Cape Town’s opera house was crowded that night. White European faces were up-lit from the reflections of the stage. Their eyes danced and the notes of Die Fledermaus rang out. My eyes were pinned to a man in a cage on stage. The prisoner was cowering as the tenors and baritones taunted him. I whispered to the person next to me,“Who’s that in the cage?” “That’s Nelson Mandela, a bit of fun, you know,” he smiled. The large white faces around me began to expand and guffaw raucously at the performance. My body began to freeze over and I watched in horror. The laughter got louder. I could only hear a ringing.

Intermission came and I walked out. “What was that?!” I asked my host. “The election is coming. People are nervous. So they blow off steam putting a little humor in the performance with a Mandela in a cage.” “I want to leave,” I said. “You can’t. You can’t go alone at night it’s too dangerous. You could get shot.”

This was the South Africa I met for the first time in 1993 just a few months before Nelson Mandela would win a historical election. We all waited for him, as if he was a guest coming to dinner. It was such an intimate feeling in this place. Zulu leaders visited my cousin at night to talk. He was a Baptist missionary and a leader in the Church. His sons, all teachers, were readying for the integration of their schools and universities. I snuck out to the townships with my cousin. We entered a simple house next to the slums and helped a woman dump waste and excrement out of her window. Kids with rifles hung on the bridges and I could feel bullets ricocheting off the hood of the Jeep. On other days, we would drive to wine country. Rose bushes planted next to the vines to keep off a certain insect cascades down a mountain like the Garden of Eden. It was the first time in my life I looked at the view below, to Cape Town and the ocean, and said, “This is a place that God made.” And the whales. In Hermanus one morning, there among the rocks by the shore basked a mother and her calf. Breathtaking. All the time I wondered, did Nelson Mandela see this? Did Nelson Mandela see that? What did a man see who had been in prison for so long?
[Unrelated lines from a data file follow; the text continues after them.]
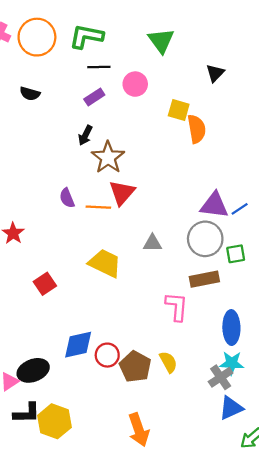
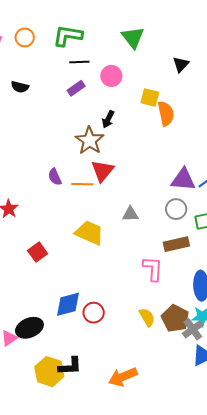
orange circle: (37, 37) -> (25, 37), size x0.6
black arrow: (85, 135) -> (108, 119), moved
gray circle: (205, 239) -> (176, 209), size x0.7
brown pentagon: (135, 367) -> (175, 318), moved
black L-shape: (27, 413) -> (70, 366), moved
orange arrow: (139, 430) -> (123, 377), turned 88

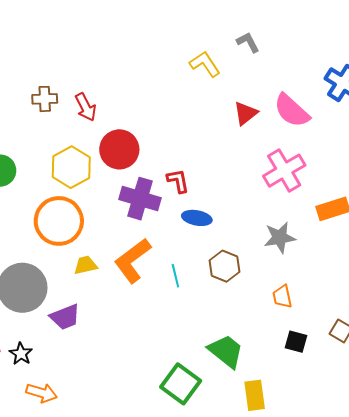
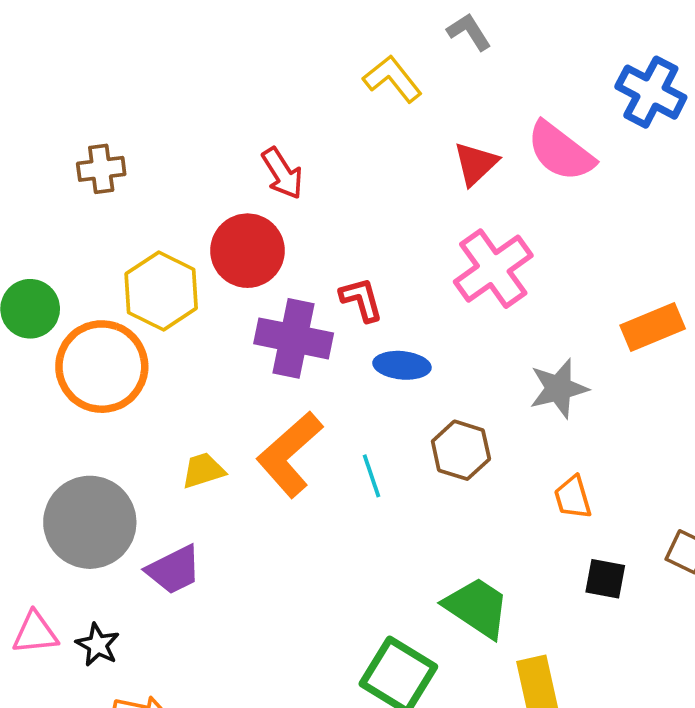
red arrow: (86, 107) -> (282, 173), moved
pink cross: (284, 171) -> (493, 269), moved
orange circle: (59, 221) -> (102, 367), moved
One morning, we drove down to the Cape of Good Hope. As the car pulled up to the parking area, I saw large buses stop nearby. Women in all sorts of Western and African dress began to decamp. There was an energy about the place. It was a violently blustery, sparkly day that seemed capable of its history of shipwrecks. The women seemed to trek together like this was a great pilgrimage. As I got closer, I heard their American accents. And I began to see their tears. They raised their arms ceremoniously. I began to feel our American history catch up with a South African present. We were entering the fort where iron bolts still protruded from the stone. We were standing in the heart of the slave trade. It was easy to imagine being chained to that stonewall, crouching, looking out on that treacherous corner of water. I will never forget the women’s mourning, or that morning. And I know Nelson Mandela saw this. The Cape of Good Hope was a cornerstone of his victory speech in May 1994 as was that famous American ideal: democracy.

A giant of a man who asked only to be a servant is now gone. It is his time to rest. There is much more work to be done. Should you get a chance to visit South Africa, go.